In responding to an email by me complaining
about his discipline in quoting his sources, Stinnett fails to quote
how I "relied on 1950 era hoaxes in describing" Japanese naval codes. My single
use of "JN-25" was this:
I was simply pointing to a paper by
Budiansky on the matter in question, and Stinnett's reply ignores my reference to the Budiansky
paper. Stinnett asserts I am "in major error" regarding
JN-25, but he fails to quote a statement by me about it that he asserts
(let alone shows) to be false.
RS: By embracing the fake
JN-25 designator, Holtz derails a factual
examination as to when
America and her Allies solved Code Book D.
I "derail" nothing. On the contrary: I
pointed straight at the best arguments against Stinnett that I could find; I
pointed out that Stinnett's recorded reply is inadequate; and I invited him to
respond. Instead of addressing the Budiansky paper or my evaluation
of their debate, Stinnett here suspiciously removes Budiansky from the CC
list. He continues with a series of unsourced assertions culminating
in:
RS: The next day, November 16,
Lieutenant Lietwiler informed Washington, DC
naval officials that he and
his staff were "current" in intercepting, decoding
and translating the
operations code.
Astonishingly, Stinnett here repeats the
same one-word out-of-context quotation that my email critiqued in
detail:
BH: Stinnett quotes one word in claiming
that a document says that an American codebreaking team "was “current” in
intercepting, decoding and translating" the Japanese naval code. In fact, the
document says "We are reading enough current traffic to keep two translators
very busy, i.e. with their code recovery efforts etc. included." Stinnett's
interpretation seems to ignore the distinctions among recording traffic,
recovering code groups obfuscated via additive code pages, and decoding the
underlying code groups. The document's use of "enough" and "code recovery
efforts" contradict Stinnett's implication that all Japanese naval traffic was
being read in nearly real time.
Stinnett today makes no answer to my
criticism, and instead just repeats the criticized mis-citation. He
continues:
RS: His radio intercept
operators were
obtaining about 1,000 Japanese military dispatches per day,
according to the CAST
records. USN communications records disclose
that Lietwiler dispatched
translations/information to Hawaii disclosed by
Code Book D, but there is no record
the dispatches were delivered to
Kimmel.
These are Stinnett's third and fourth
unsourced references to specific but unidentified "records". Given
Stinnett's documented -- and unrebutted -- history of citing and quoting records
out of context, I still think that Stinnett's use of source materials is too
misleading to make fact-checking his other (unsourced) claims
worth my time.
RS: Another hoax surfaced by Holtz
in the debate, concerns the radio silence
doctrine that asserts the
Japanese fleet did not transmit by radio while
enroute to Hawaii and the
Central Pacific and were not picked up by the USN monitor
stations.
RS: US Navy records, ignored
by Holtz, confirm that the Japanese carrier
fleet and other Japanese
military forces aimed at American bases at Hawaii, Wake,
and Guam were in
"extensive communications" with one another as they
proceeded from Japan
during the 11 day voyage from November 26 to December 7,
1941.
Stinnett again references unspecified
"records", and quotes just two words (apparently) from them. He completely
ignores my fact-checking of one of his earlier citations:
BH: Stinnett says the codebreakers
"obtained radio direction finder bearings on the Japanese forces en route to
Pearl Harbor and identified the warships." Your site doesn't source this
statement, but another site links it to a missing page on your site that I was
again able to find in the Internet Archive (at http://web.archive.org/web/20031213104044/www.independent.org/tii/news/030204Stinnett.html.)

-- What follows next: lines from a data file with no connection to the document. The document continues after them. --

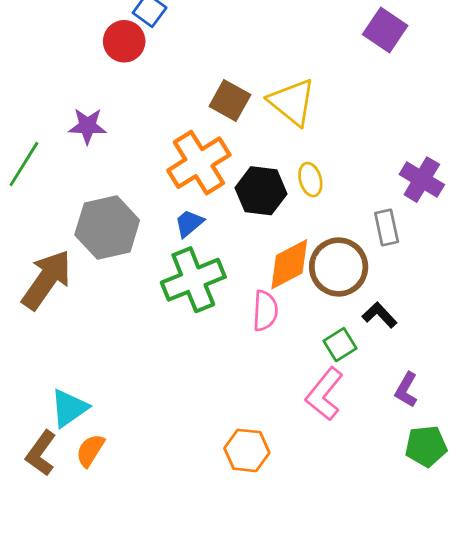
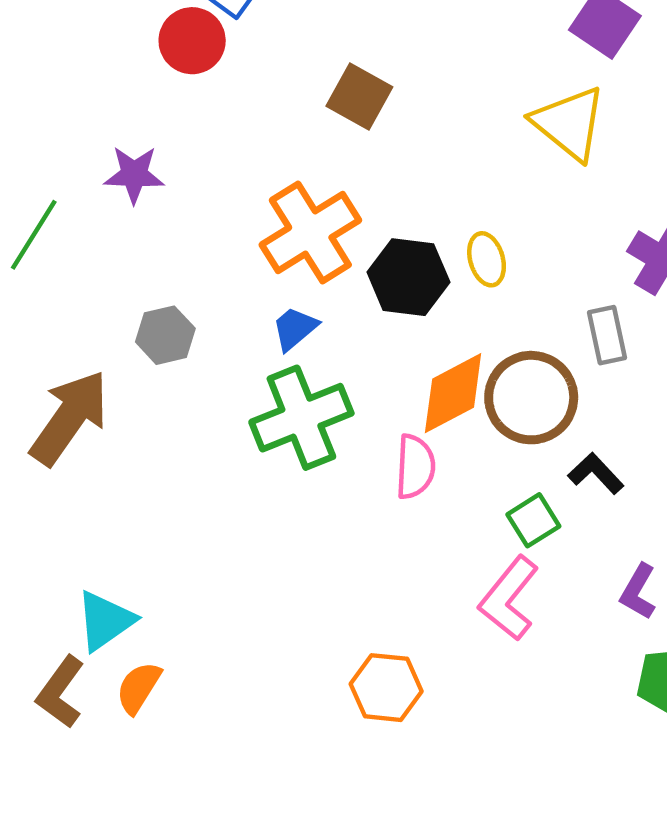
brown square: (230, 101) -> (359, 96), moved
yellow triangle: (292, 102) -> (569, 123), moved
gray hexagon: (107, 227) -> (165, 335), size x0.6

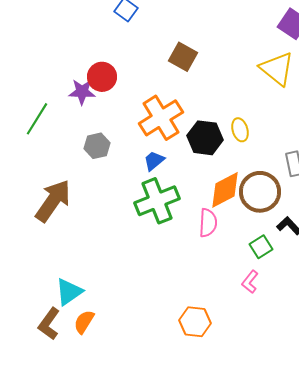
red circle: (192, 41) -> (102, 77), moved
gray hexagon: (165, 335) -> (97, 146), moved
pink L-shape: (509, 598) -> (250, 282), size x0.6

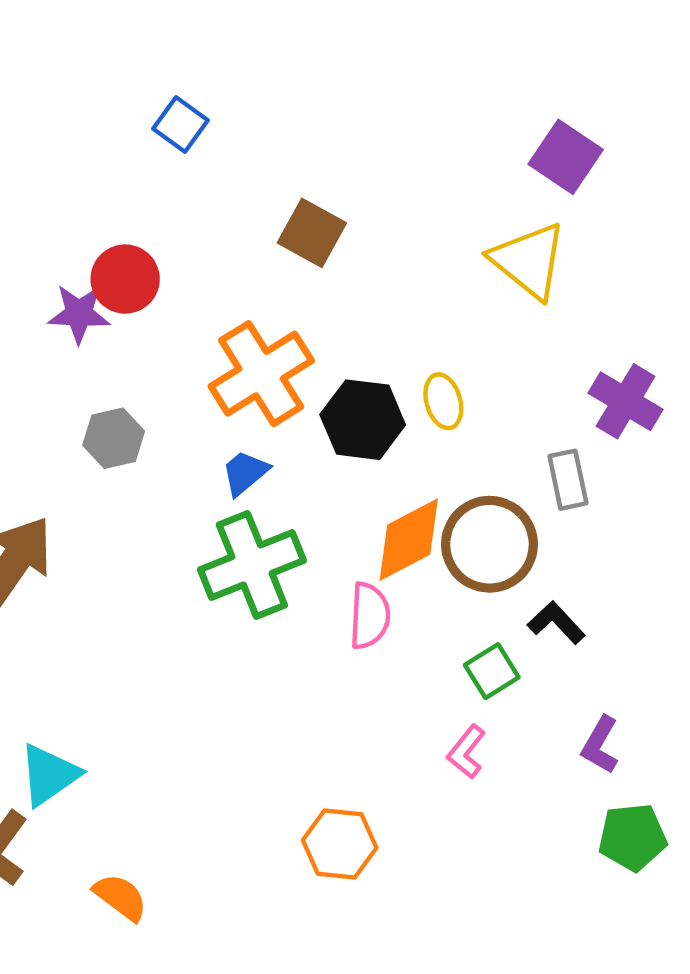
orange semicircle: (84, 322) -> (121, 897), moved, turned 95

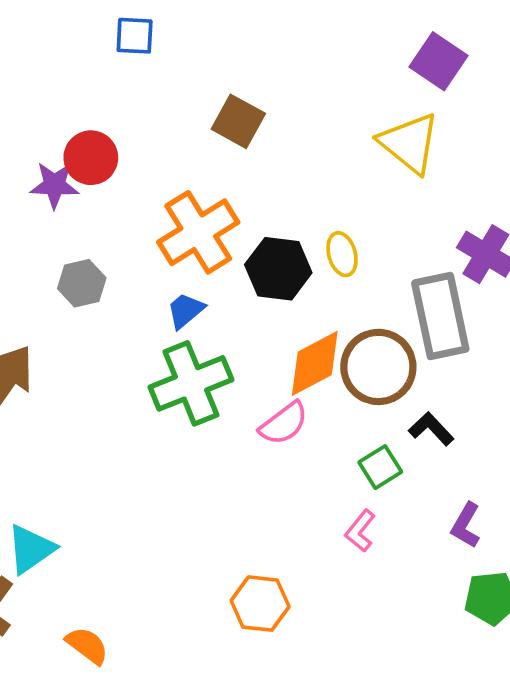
blue square: (180, 125) -> (135, 36), turned -33
gray rectangle: (568, 480) -> (440, 316), size x1.8
pink semicircle: (370, 616) -> (284, 423), turned 50

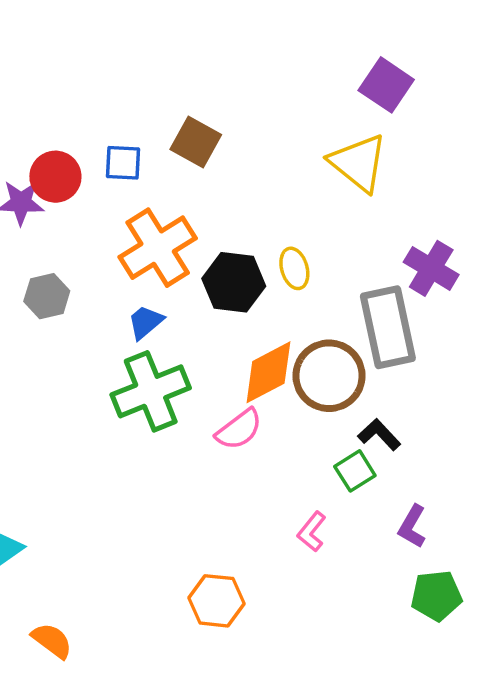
blue square: (135, 36) -> (123, 163), moved
green square: (380, 467) -> (355, 471), moved

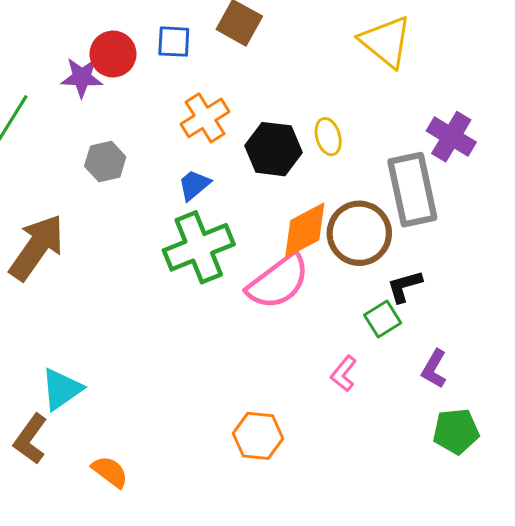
orange cross: (158, 248) -> (205, 118), size x0.7
pink semicircle: (239, 429) -> (278, 282), size x1.5
black L-shape: (379, 435) -> (405, 286), turned -63

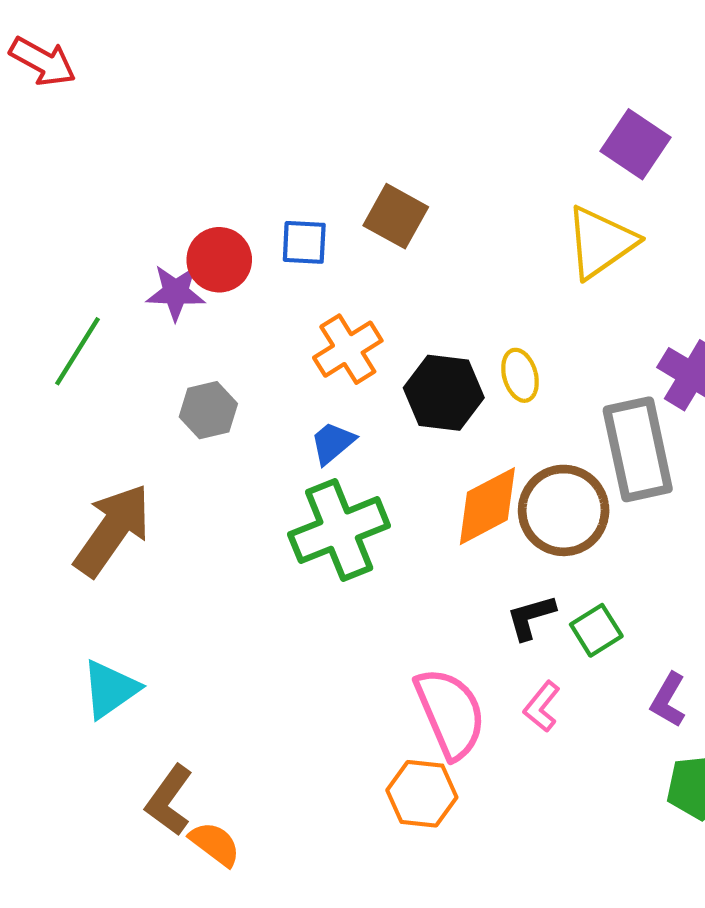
yellow triangle: (386, 42) -> (601, 242), turned 46
pink semicircle: (278, 282) -> (450, 713), moved, turned -76
black L-shape: (405, 286) -> (531, 617), moved
cyan triangle: (62, 389) -> (110, 689), moved
brown L-shape: (30, 439) -> (169, 800), moved

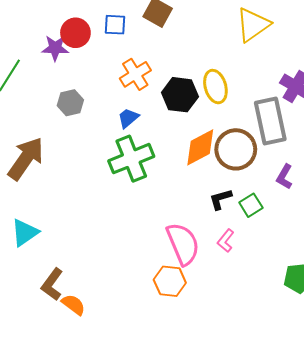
yellow ellipse: (520, 375) -> (215, 87), size x1.4
purple L-shape: (668, 700) -> (284, 177), moved

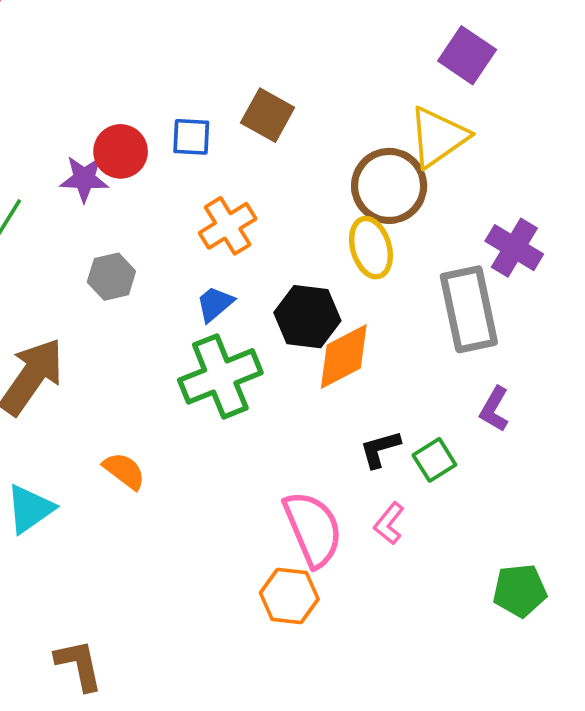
black hexagon: (180, 95) -> (307, 317), moved
brown circle: (236, 149) -> (389, 186), moved
brown L-shape: (52, 284) -> (79, 665), moved, turned 132
orange semicircle: (73, 305) -> (124, 471), moved

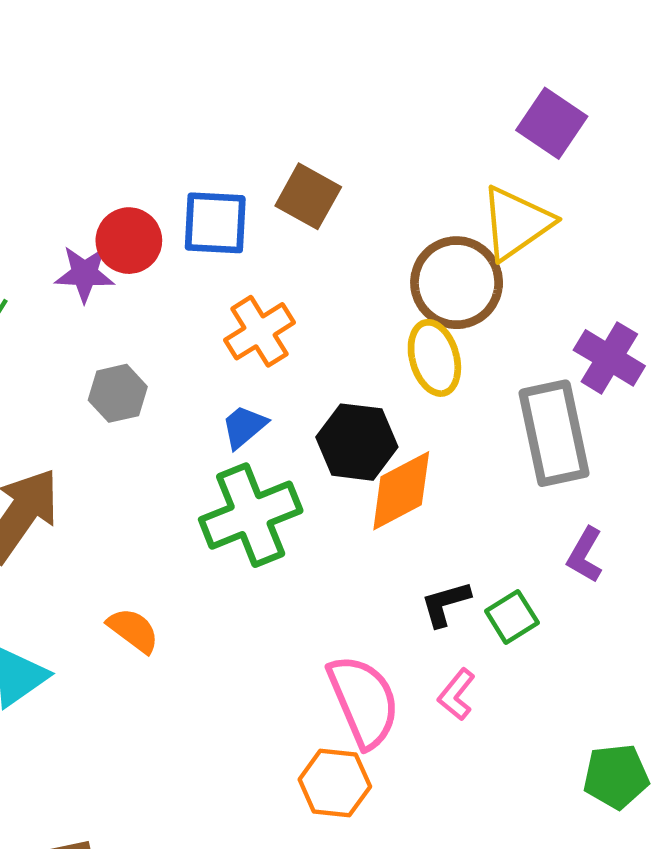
blue square: (191, 137) -> (215, 223), size x1.4

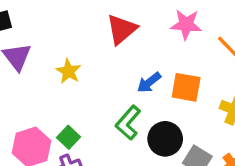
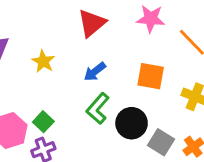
blue arrow: (149, 82) -> (95, 72), moved

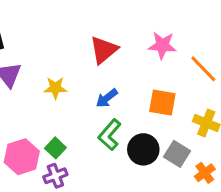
yellow star: (43, 61) -> (55, 88), turned -30
gray square: (161, 142) -> (177, 154), moved

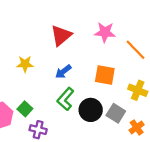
purple cross: (55, 176) -> (38, 130), moved, turned 35

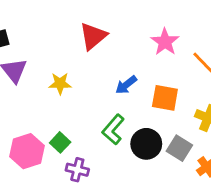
pink star: (105, 32) -> (165, 42), turned 30
red triangle: (61, 36) -> (93, 36), moved
blue arrow: (63, 72) -> (126, 85), moved

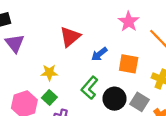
red triangle: (93, 36) -> (70, 37), moved
yellow star: (60, 84) -> (49, 73), moved

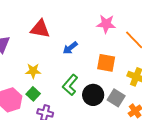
pink star: (129, 22) -> (106, 24), turned -30
red triangle: (70, 37) -> (40, 29), moved, turned 50
blue arrow: (99, 54) -> (70, 48), moved

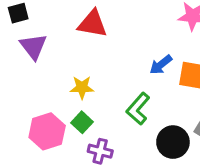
blue arrow: (70, 48) -> (161, 65), moved
black circle: (93, 95) -> (173, 142), moved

The original document in fact does not mention Hawaii at all, and instead
talks about naval movements toward Formosa. The only carrier named in the
report was not one of those that attacked Pearl.
Stinnett continues with yet another
unsourced assertion and then a summary attack on me:
RS: USN monitor stations of the USN's
West Coast Communications Network obtained
radio direction finder bearings
locating the Japanese forces in the North and
Central Pacific proceeding
eastward toward the American bases.
By refusing to acknowledge or even read the 1941 US naval records of the
success of American naval cryptographers regarding Japan's military plans
for
Pearl Harbor, Mr. Holtz indicates he lacks basic military
understanding.
I made no claim to match the expertise or
interest of Mr. Stinnett or Mr. Budiansky in the topic of 1941 US naval
records. Instead I asserted that:
- The five-paragraph core of the
identified Budiansky rebuttal is impressive, and Stinnett's reply on the
crucial issue is just to make two statements that are easily diagnosed as
misleading by anyone willing to track down Stinnett's sources.
- Stinnett's quotation of "current" from the
Nov. 16 Lietwiler document is misleading.
- Stinnett's statement that the
codebreakers "obtained radio direction finder bearings on the Japanese forces
en route to Pearl Harbor and identified the warships" is misleading in the
context of the naval record he has cited for it.
- It was misleading for the Stinnett article
to cite radio traffic from the day the Japanese strike force sortied from the
Japanese mainland as evidence that the Japanese carrier force did not
maintain radio silence as it approached Hawaii.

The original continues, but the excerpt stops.